— А, да… — Ольва вдруг заметно приуныла. — Наиллирис. Ну, значит, попытка номер восемнадцать будет после поездки. Или дети начнут тут понемногу строить без меня…
— Они тоже едут, а Трорина ненадолго призывает его двоюродный дед, король Дантрима.
— Ну хорошо, — еще больше огорчилась она. — В Нолдорин тоже поедем? В Приморский Оплот?
— Нет, — покачал головой Оллантайр. — В этот раз мы минуем Скрытый город и все прочее. Только к Наиллирис.
Королева пожала плечами.
— Тогда потом, да. Отложенное удовольствие не есть упущенное удовольствие. Ведь правда?
Оллантайр собрался ответить, очень серьезно ответить — про удовольствия и упущения, но не успел. На поляну выехал всадник, спешился.
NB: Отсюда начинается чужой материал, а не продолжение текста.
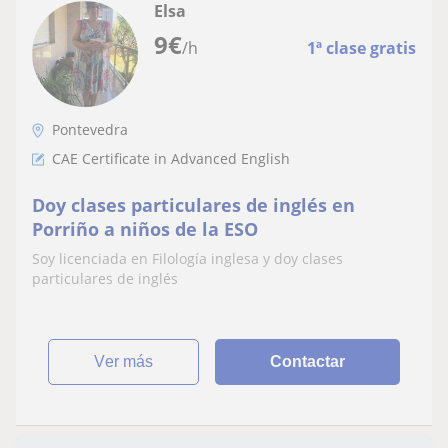
Elsa
9
€
/h
1ª clase gratis
Pontevedra
CAE Certificate in Advanced English
Doy clases particulares de inglés en
Porriño a niños de la ESO
Soy licenciada en Filología inglesa y doy clases
particulares de inglés
ver más
Contactar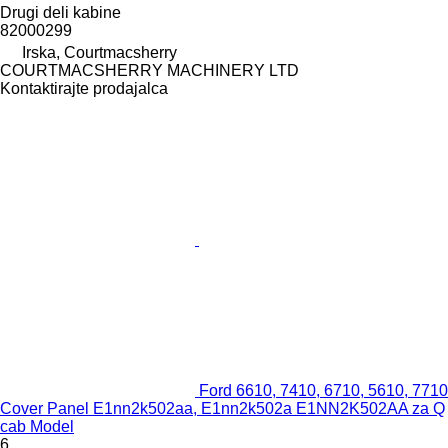
Drugi deli kabine
82000299
Irska, Courtmacsherry
COURTMACSHERRY MACHINERY LTD
Kontaktirajte prodajalca
Ford 6610, 7410, 6710, 5610, 7710
Cover Panel E1nn2k502aa, E1nn2k502a E1NN2K502AA za Q
cab Model
6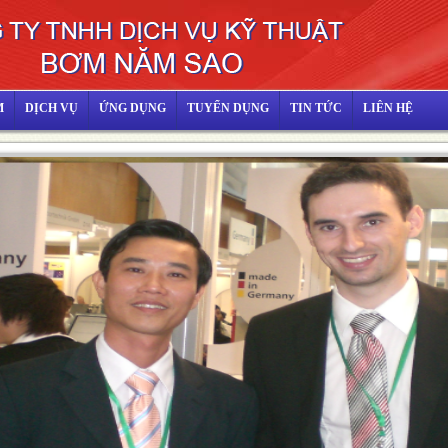
M
DỊCH VỤ
ỨNG DỤNG
TUYỂN DỤNG
TIN TỨC
LIÊN HỆ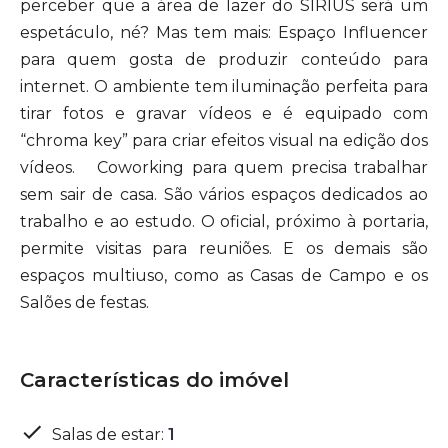
perceber que a área de lazer do SIRIUS será um
espetáculo, né? Mas tem mais: Espaço Influencer
para quem gosta de produzir conteúdo para
internet. O ambiente tem iluminação perfeita para
tirar fotos e gravar vídeos e é equipado com
“chroma key” para criar efeitos visual na edição dos
vídeos. Coworking para quem precisa trabalhar
sem sair de casa. São vários espaços dedicados ao
trabalho e ao estudo. O oficial, próximo à portaria,
permite visitas para reuniões. E os demais são
espaços multiuso, como as Casas de Campo e os
Salões de festas.
Características do imóvel
Salas de estar
:
1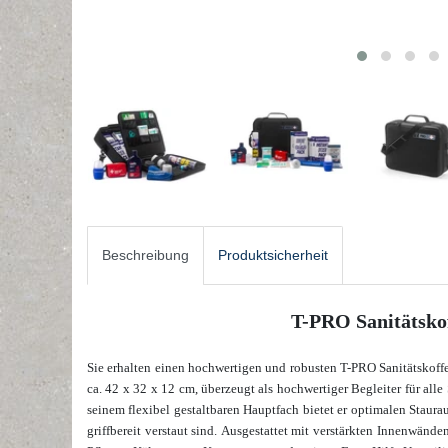
Beschreibung
Produktsicherheit
T-PRO Sanitätskof
Sie erhalten einen hochwertigen und robusten T-PRO Sanitätskoffe
ca. 42 x 32 x 12 cm, überzeugt als hochwertiger Begleiter für alle 
seinem flexibel gestaltbaren Hauptfach bietet er optimalen Staurau
griffbereit verstaut sind. Ausgestattet mit verstärkten Innenwände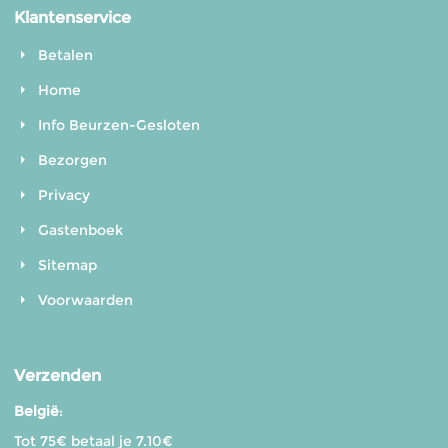
Klantenservice
Betalen
Home
Info Beurzen-Gesloten
Bezorgen
Privacy
Gastenboek
Sitemap
Voorwaarden
Verzenden
België
:
Tot 75€ betaal je 7.10€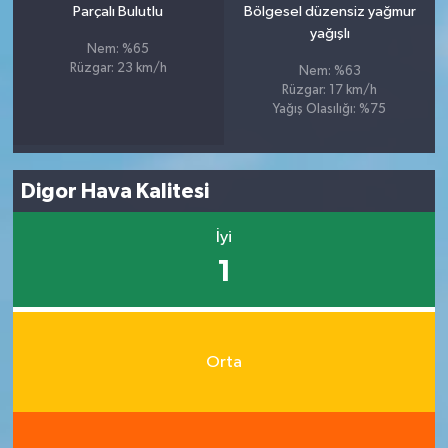
Parçalı Bulutlu
Bölgesel düzensiz yağmur
yağışlı
Nem: %65
Rüzgar: 23 km/h
Nem: %63
Rüzgar: 17 km/h
Yağış Olasılığı: %75
Digor Hava Kalitesi
İyi
1
Orta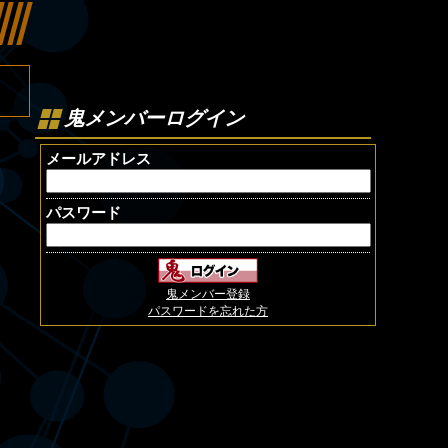
鬼メンバーログイン
メールアドレス
パスワード
鬼メンバー登録
パスワードを忘れた方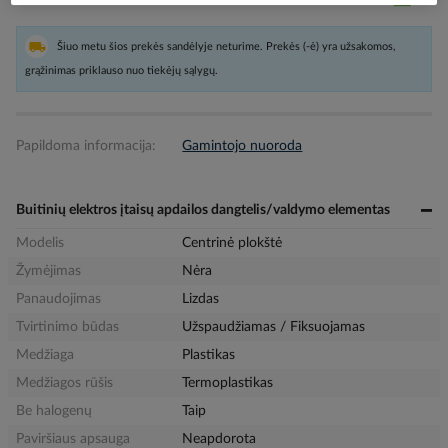
Šiuo metu šios prekės sandėlyje neturime. Prekės (-ė) yra užsakomos,
grąžinimas priklauso nuo tiekėjų sąlygų.
Papildoma informacija:
Gamintojo nuoroda
Buitinių elektros įtaisų apdailos dangtelis/valdymo elementas
Modelis
Centrinė plokštė
Žymėjimas
Nėra
Panaudojimas
Lizdas
Tvirtinimo būdas
Užspaudžiamas / Fiksuojamas
Medžiaga
Plastikas
Medžiagos rūšis
Termoplastikas
Be halogenų
Taip
Paviršiaus apsauga
Neapdorota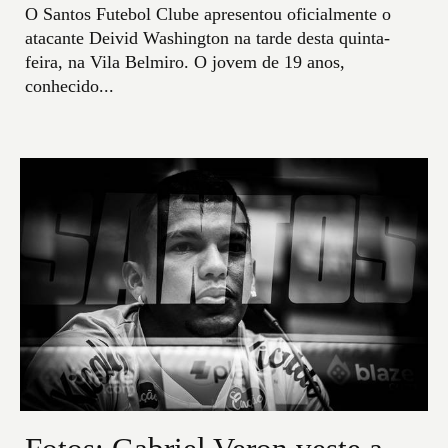
O Santos Futebol Clube apresentou oficialmente o
atacante Deivid Washington na tarde desta quinta-
feira, na Vila Belmiro. O jovem de 19 anos,
conhecido...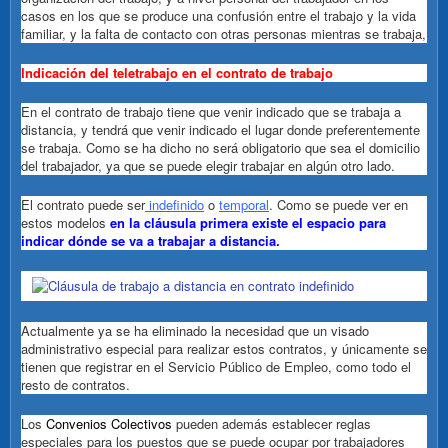
casos en los que se produce una confusión entre el trabajo y la vida
familiar, y la falta de contacto con otras personas mientras se trabaja,
Indicación del teletrabajo en el contrato de trabajo
En el contrato de trabajo tiene que venir indicado que se trabaja a
distancia, y tendrá que venir indicado el lugar donde preferentemente
se trabaja. Como se ha dicho no será obligatorio que sea el domicilio
del trabajador, ya que se puede elegir trabajar en algún otro lado.
El contrato puede ser
indefinido
o
temporal
. Como se puede ver en
estos modelos
e
n la cláusula primera existe el espacio para
indicar dónde se va a trabajar a distancia.
Actualmente ya se ha eliminado la necesidad que un visado
administrativo especial para realizar estos contratos, y únicamente se
tienen que registrar en el Servicio Público de Empleo, como todo el
resto de contratos.
Los
Convenios Colectivos
pueden además establecer reglas
especiales para los puestos que se puede ocupar por trabajadores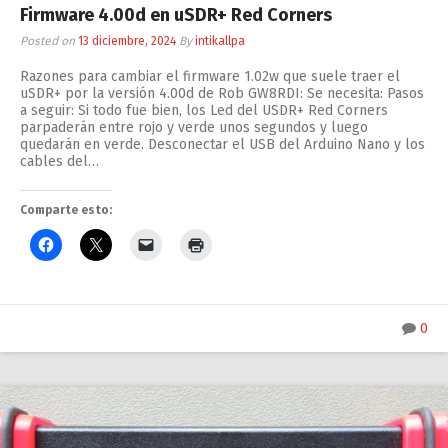
Firmware 4.00d en uSDR+ Red Corners
Posted on
13 diciembre, 2024
By
intikallpa
Razones para cambiar el firmware 1.02w que suele traer el
uSDR+ por la versión 4.00d de Rob GW8RDI: Se necesita: Pasos
a seguir: Si todo fue bien, los Led del USDR+ Red Corners
parpaderán entre rojo y verde unos segundos y luego
quedarán en verde. Desconectar el USB del Arduino Nano y los
cables del…
Comparte esto:
0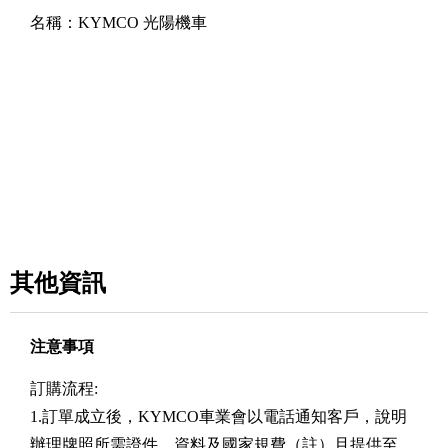
名稱：
KYMCO 光陽機車
其他資訊
注意事項
訂購流程:
1.訂單成立後，KYMCO車業會以電話通知客戶，說明
辦理牌照所需證件、資料及國家規費（註）且提供至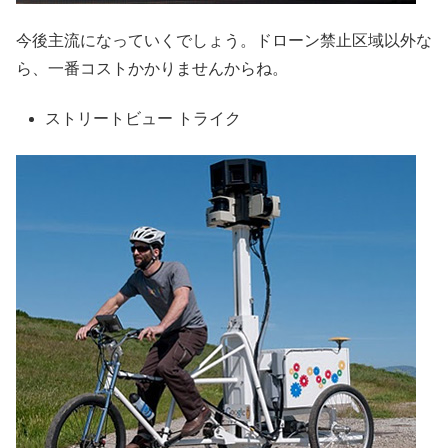
今後主流になっていくでしょう。ドローン禁止区域以外な
ら、一番コストかかりませんからね。
ストリートビュー トライク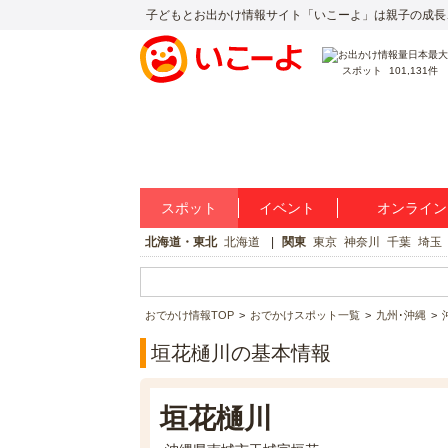
子どもとお出かけ情報サイト「いこーよ」は親子の成長
スポット
101,131件
スポット
イベント
オンライン
北海道・東北
北海道
関東
東京
神奈川
千葉
埼玉
おでかけ情報TOP
おでかけスポット一覧
九州･沖縄
垣花樋川の基本情報
垣花樋川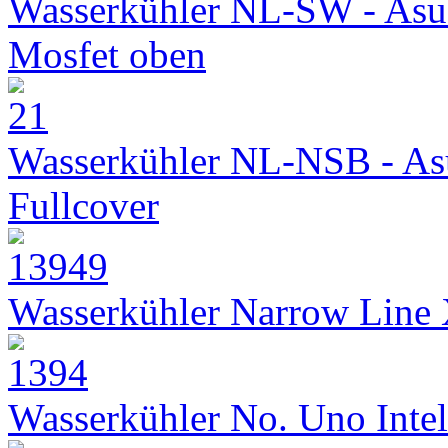
Wasserkühler NL-SW - Asu
Mosfet oben
Wasserkühler NL-NSB - As
Fullcover
Wasserkühler Narrow Line
Wasserkühler No. Uno Intel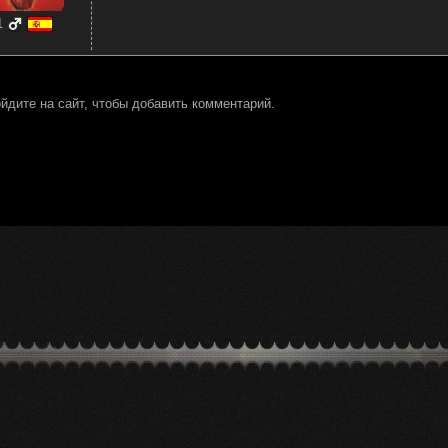
1
йдите на сайт, чтобы добавить комментарий.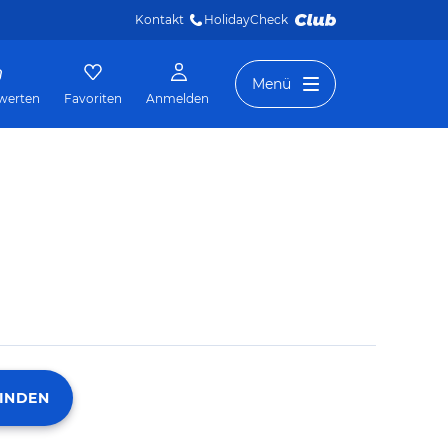
Kontakt
HolidayCheck 
Menü
werten
Favoriten
Anmelden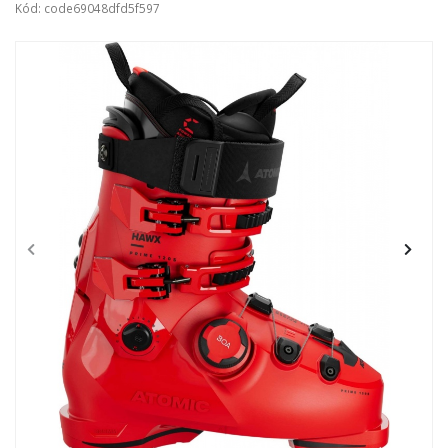
Kód: code69048dfd5f597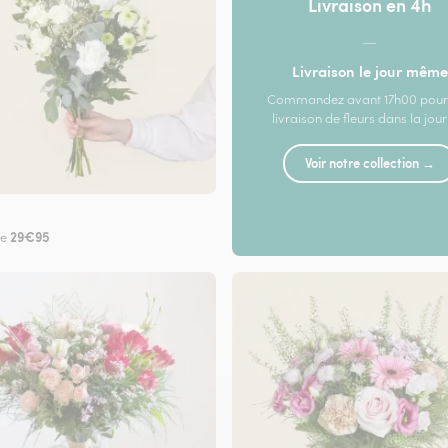
Livraison en 4h
—
Livraison le jour même
Commandez avant 17h00 pour
livraison de fleurs dans la jou
Voir notre collection →
29€95
de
— Дайн, — гонец поклонился, — во дворец прибыло трое двергов из торгового сословия, из тех, которые живут близ людей. Они желали бы видеть королеву Ольву Льюэнь. Говорят, дело исключительной важности. Они доставили тело товарища, погибшего по дороге… погибшего странно… и просят помощи.
— Мы прибудем немедля. — Оллантайр вскочил в седло и поднял Ольву на холку коня впереди себя.
Трорина тем временем почти спустили до земли, чуть прихрамывающего Эйтара вел под локоть к своей мирной кобылке Мэглин, а принц Даниил Анариндил что-то бурно рассказывал Даэмару, страхуя апельсинового дверга.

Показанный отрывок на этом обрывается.